Khasag Narmisheekh, Sakiyama Shoji, Toba Hiroaki, Yoshida Mitsuteru, Nakagawa Yasushi, Takizawa Hiromitsu, Kawakami Yukikiyo, Kenzaki Koichiro, Ali Abdellah Hamed Khalil, Kondo Kazuya, Tangoku Akira
Department of Thoracic, Endocrine Surgery and Oncology, Institute of Health Bioscience, The University of Tokushima Graduate School, Tokushima, Japan.
Eur J Cardiothorac Surg. 2014 Mar;45(3):531-6. doi: 10.1093/ejcts/ezt395. Epub 2013 Aug 2.
Carbon monoxide (CO) is expelled mainly via the lungs, so that exhaled carbon monoxide (Ex-CO) concentration reflects endogenous production. Recent reports have shown that Ex-CO levels are increased in critically ill patients and after anaesthesia and surgery. However, there has been no investigation of the changes in Ex-CO level during a lung operation. We continuously monitored Ex-CO and exhaled carbon dioxide (Ex-CO2) concentrations during surgery for lung cancer.
Eighteen lung cancer patients who underwent elective lung cancer lobectomy were enrolled in this study. All patients were endotracheally intubated and ventilated under general anaesthesia.
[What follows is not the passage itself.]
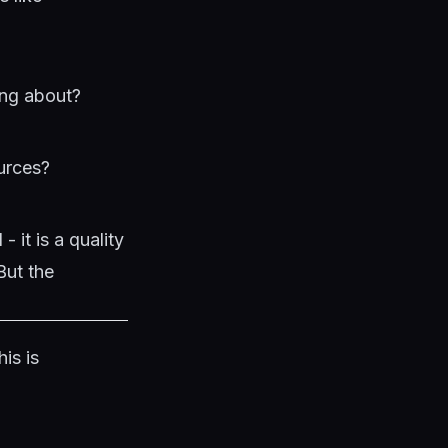
ing about?
ources?
 it is a quality
But the
is is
Ex-CO and Ex-CO2 concentrations were separately monitored and recorded continuously using two sets of Carbolyzer® breath analysers (Taiyo Inc., Osaka, Japan).
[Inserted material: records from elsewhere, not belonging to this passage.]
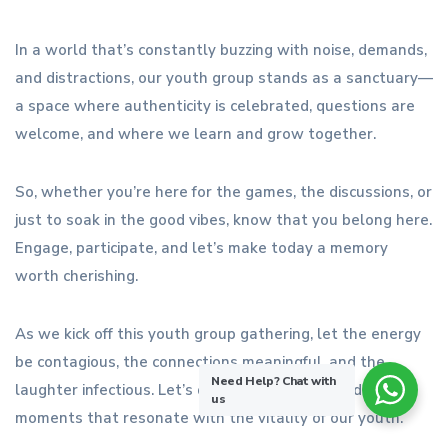
In a world that’s constantly buzzing with noise, demands,
and distractions, our youth group stands as a sanctuary—
a space where authenticity is celebrated, questions are
welcome, and where we learn and grow together.
So, whether you’re here for the games, the discussions, or
just to soak in the good vibes, know that you belong here.
Engage, participate, and let’s make today a memory
worth cherishing.
As we kick off this youth group gathering, let the energy
be contagious, the connections meaningful, and the
Need Help?
Chat with
laughter infectious. Let’s dive in, be present, and create
us
moments that resonate with the vitality of our youth.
Ex-CO concentration increased rapidly in response to changes in body position from supine to decubitus and was significantly decreased when patients were once again lying back (supine 2). Upon restarting bilateral ventilation, Ex-CO concentration in the operated lung was significantly higher than that in the breathing lung. In the lateral decubitus position, Ex-CO2 concentration showed the same pattern of increase as seen for Ex-CO. In the operated lung, the Ex-CO2 concentrations changed significantly at clamping, declamping and supine 2. In the re-ventilated, operated lung, the Ex-CO2 concentration was significantly lower than in the breathing lung. In the breathing lung, the Ex-CO2 concentration did not exhibit any significant changes over the course of the operation.
When breathing was restarted, the Ex-CO level of the target lung was significantly higher than that of the breathing lung. The Ex-CO concentration was also affected by the surgical body position and this change was marked and transient.
一氧化碳(CO)主要通过肺部排出,因此呼出一氧化碳(Ex-CO)浓度反映内源性生成情况。近期报告显示,危重症患者以及麻醉和手术后呼出一氧化碳水平会升高。然而,尚未有关于肺手术期间呼出一氧化碳水平变化的研究。我们在肺癌手术期间持续监测呼出一氧化碳和呼出二氧化碳(Ex-CO₂)浓度。
本研究纳入了18例行择期肺癌肺叶切除术的患者。所有患者均在全身麻醉下经气管插管并进行机械通气。使用两套Carbolyzer®呼气分析仪(日本大阪太阳公司)分别连续监测并记录呼出一氧化碳和呼出二氧化碳浓度。
随着体位从仰卧位变为侧卧位,呼出一氧化碳浓度迅速升高,当患者再次仰卧(仰卧2)时显著下降。重新开始双侧通气时,术侧肺的呼出一氧化碳浓度显著高于健侧肺。在侧卧位时,呼出二氧化碳浓度呈现出与呼出一氧化碳相同的升高模式。在术侧肺,呼出二氧化碳浓度在夹闭、松开夹子和仰卧2时发生显著变化。在重新通气的术侧肺中,呼出二氧化碳浓度显著低于健侧肺。在健侧肺中,呼出二氧化碳浓度在手术过程中未出现任何显著变化。
重新开始呼吸时,目标肺的呼出一氧化碳水平显著高于健侧肺。呼出一氧化碳浓度也受手术体位影响,且这种变化明显且短暂。